# Indian hits 5,000



## Xcelsior (Jun 19, 2015)

http://www.ebay.com/itm/Indian-Bicy...tr=true&hash=item2352e22b4f&item=151714409295


----------



## dfa242 (Jun 19, 2015)

As it should...just beautiful.


----------



## bricycle (Jun 19, 2015)

...Oh, not a "Cleveland Indian"? sorry wrong pastime....


----------



## partsguy (Jun 19, 2015)

This is awesome! I can't afford it so I'll just sit back watch!


----------



## bikewhorder (Jun 19, 2015)

I might need to take a hammer to the ol' piggy bank for this one.


----------



## Robertriley (Jun 19, 2015)

What's your guess on what it will go for?  I have a buddy that wants it.  He's new to the hobby (4 months) and has already picked up a Vintage Klein ($1500), two twin flex, pacemaker and said the one he wants most is an Indian.   I sent him this yesterday and he said that he may jump into the bidding.


----------



## sfhschwinn (Jun 19, 2015)

I think it will go between $7k-8.5k


----------



## highship (Jun 19, 2015)

Do we think the tank is original?


----------



## bikewhorder (Jun 19, 2015)

highship said:


> Do we think the tank is original?




Good question.  I think it is, but before this I was only aware of the tanks that had the nickle plated rear bracket mount. I've never seen this upper and lower tank mount before. If I had my choice Id much rather have the rear mount type.


----------



## robertc (Jun 19, 2015)

Basically two days left, its at 6000 dollars now probably go another thousand.

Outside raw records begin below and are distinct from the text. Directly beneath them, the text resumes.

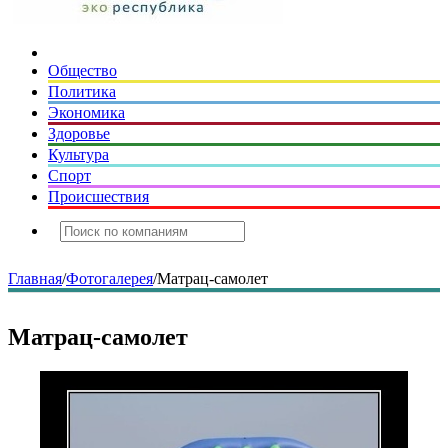
Общество
Политика
Экономика
Здоровье
Культура
Спорт
Происшествия
Главная
/
Фотогалерея
/
Матрац-самолет
Матрац-самолет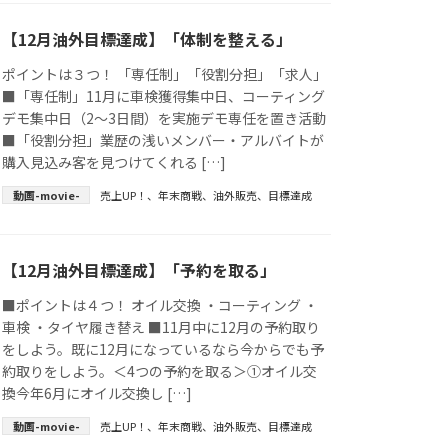
【12月油外目標達成】「体制を整える」
ポイントは３つ！ 「専任制」「役割分担」「求人」
■「専任制」11月に車検獲得集中日、コーティング
デモ集中日（2～3日間）を実施デモ専任を置き活動
■「役割分担」業歴の浅いメンバー・アルバイトが
購入見込み客を見つけてくれる […]
動画-movie-
売上UP！
、
年末商戦
、
油外販売
、
目標達成
【12月油外目標達成】「予約を取る」
■ポイントは４つ！ オイル交換 ・コーティング ・
車検 ・タイヤ履き替え ■11月中に12月の予約取り
をしよう。既に12月になっているなら今からでも予
約取りをしよう。＜4つの予約を取る＞①オイル交
換今年6月にオイル交換し […]
動画-movie-
売上UP！
、
年末商戦
、
油外販売
、
目標達成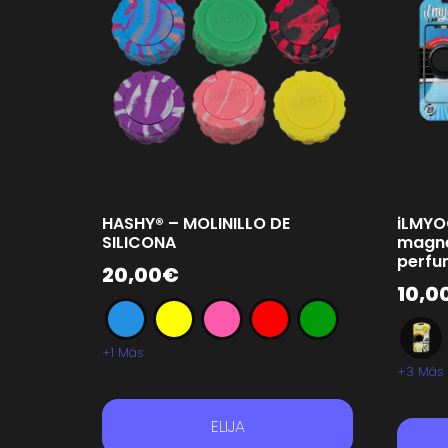
HASHY® – MOLINILLO DE
iLMYO
SILICONA
magné
perfu
20,00
€
10,0
+1 Más
+3 Más
ELIJA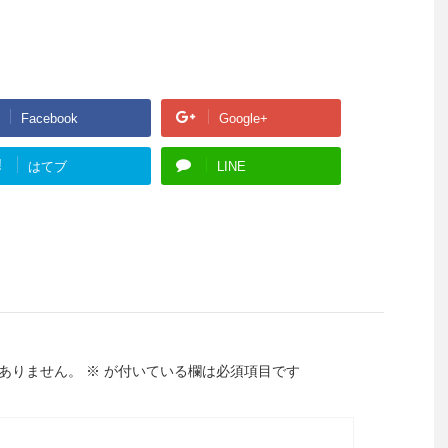
Facebook
Google+
!
はてブ
LINE
ありません。
※
が付いている欄は必須項目です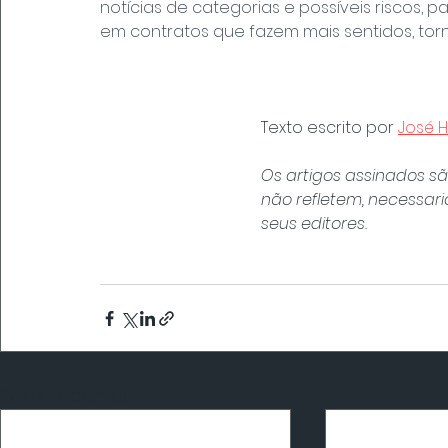
notícias de categorias e possíveis riscos, p
em contratos que fazem mais sentidos, torn
Texto escrito por 
José H
Os artigos assinados sã
não refletem, necessar
seus editores.
Posts recentes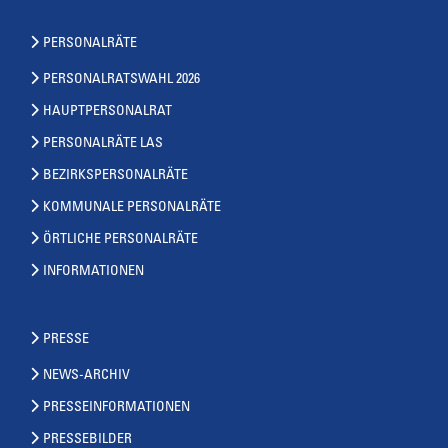
PERSONALRÄTE
PERSONALRATSWAHL 2026
HAUPTPERSONALRAT
PERSONALRÄTE LAS
BEZIRKSPERSONALRÄTE
KOMMUNALE PERSONALRÄTE
ÖRTLICHE PERSONALRÄTE
INFORMATIONEN
PRESSE
NEWS-ARCHIV
PRESSEINFORMATIONEN
PRESSEBILDER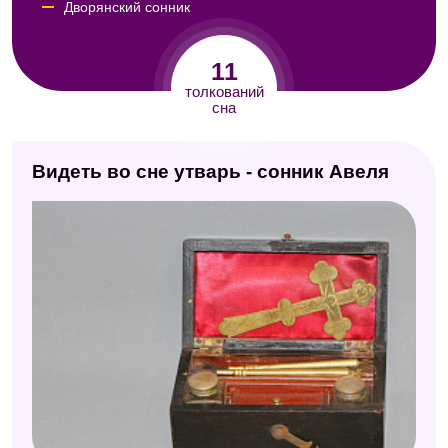
Дворянский сонник
Сонник Юноны
11
Сонник Кассандры
толкований
сна
Сонник Юнга
Сонник символов
Видеть во сне утварь - сонник Авеля
Эзотерический сонник
Китайский сонник
Модернистский сонник
Безымянный сонник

These bidders don't work in the fire service that's for sure.


----------



## Robertriley (Jun 19, 2015)

I know the top bidder.


----------



## robertc (Jun 19, 2015)

Could it be you? I should also add if it is you're the man. That is an awesome bike.


----------



## Robertriley (Jun 19, 2015)

lol...nope, not me.  It is on the bucket list.


----------



## walter branche (Jun 20, 2015)

6,000.00 1 day ,18 hours to go-----------6,600


----------



## dfa242 (Jun 21, 2015)

Hmm...brand new bidder jumps in late in the game.  I hope for the buyer's sake it's legit and not just a shill.


----------



## catfish (Jun 21, 2015)

dfa242 said:


> Hmm...brand new bidder jumps in late in the game.  I hope for the buyer's sake it's legit and not just a shill.




I hate shill bids. What's even worse is that ebay allows them. They don't care. It's more $$$$ for ebay.


----------



## walter branche (Jun 21, 2015)

7,752.00


----------



## fordmike65 (May 11, 2016)




----------



## fordmike65 (May 11, 2016)




----------



## Luchotocado (May 11, 2016)

Awesome


----------



## locomotion (May 11, 2016)

great bike, only Universal tires would of looked good on it as a replacement


----------



## OldSkipTooth (May 11, 2016)

God that is soo well preserved!


----------



## jkent (May 11, 2016)

Is that your bike Mike?
Jkent


----------



## fordmike65 (May 11, 2016)

jkent said:


> Is that your bike Mike?
> Jkent



Me? I wish! Nah, just came across this thread and saw no pics were posted. Thought I'd post them up before they were deleted from the eBay listing


----------



## scrubbinrims (May 11, 2016)

highship said:


> Do we think the tank is original?




I think the tank is original, that's pretty obvious, but not original to this frame/bike.
This is never directly confirmed in the careful description.
That is my opinion with the wear on the frame, straps, and the patina mismatch.
A cool bike, but I'm not into the motorcycle affiliated bikes which are overinflated pricewise because of that affiliation...also in my opinion.
Keep in mind, there is no thumbs down option for my comment, so you'll have to go on hating me privately.
Chris


----------



## dave the wave (May 11, 2016)

Chris i am with you on this one.someone paid alot of $$$ for a bike that is somewhat pieced together.if you look at the front fender it looks as tho it was added on.the patina is not consistent with the frame.and why was the rear fender cut out to fit the rear stays? the front tank cap was added it looks like it was painted with red primer.the fender brace rivots are all replaced with screws.the badge to the frame does not look right to the year of the bike.i thought the triple plated fork should have that badge.the bike itself looks like a westfield made indian.the triple plated fork were early  manuf.by hendee indian or Davis?


----------



## OldSkipTooth (May 14, 2016)

He use the wonderful phrase "period correct" which means it could be somewhat pieced together. Still, a nice item, but he did say it came from a Vegas auction, and that is the biggest worry.


----------